Jacob ter Veldhuis, the Dutch composer better known as JacobTV, comes as close to pop art as classical music is ever likely to get. Borrowing the "speech-melody" technique of Scott Johnson (John Somebody) and Steve Reich (Different Trains), he loops sampled conversation to form the basis for his music. His music scrutinizes American popular culture, using it as an entry point for an nuanced critique of American democracy and capitalism.
A Reich-influenced Dutch composer with a political agenda, Jacob ter Veldhuis might sound a little like Louis Andriessen — but only on paper. JacobTV is distinguished by his great affection for the subject of his scrutiny, as made evident by his brightly colored, upbeat harmonizations of his samples. An ostensible outsider, JacobTV is in fact at home enough in the culture he satirizes so astutely to have won ardent champions among the highest ranks of American performers, including string quartet ETHEL and the Prism saxophone quartet. The inevitable comparison is to Andy Warhol, who also mirrored the popular media's mechanical repetitions and bright colors to make larger points about American culture.

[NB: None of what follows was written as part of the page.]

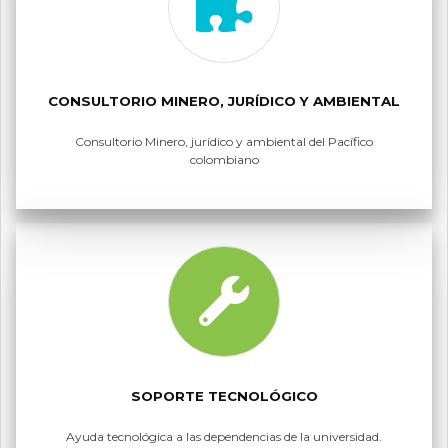
CONSULTORIO MINERO, JURÍDICO Y AMBIENTAL
Consultorio Minero, jurídico y ambiental del Pacífico
colombiano
SOPORTE TECNOLÓGICO
Ayuda tecnológica a las dependencias de la universidad.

But like Warhol, JacobTV focuses his attention not only on the glamor of celebrity and media advertising — as in The Body of Your Dreams (2003-2005), for two guitars and boombox, which samples the phony ecstasies of shilling infomercial MCs — but also on the grim and abject realities of American life. Grab It! (1999), for boombox and guitar, is analogous to something like Warhol's Most Wanted Men painting; the show JacobTV samples is the old Scared Straight! documentary, where prison lifers tried to intimidate young juvenile delinquents with threats, curses and stories from life behind bars.
Through it all, JacobTV's music remains surprisingly upbeat. "I pepper my music with sugar," he's said, and in fact he can even be shockingly sweet, as in his perhaps willfully cloying oratorio, Paradiso (2000), a relentless stream of lush and pleasant sounds.
His new project is his most ambitious yet: a "never ending reality opera" entitled The News, YouTube clips previewing the work set to music a number of Fox News segments, a Silvio Berlusconi speech and a clip from hip-hop gossipmonger Wendy Williams's daytime talk show. It premiered in 2012 as a perpetual work in progress, to be updated constantly with new video samples from contemporary media.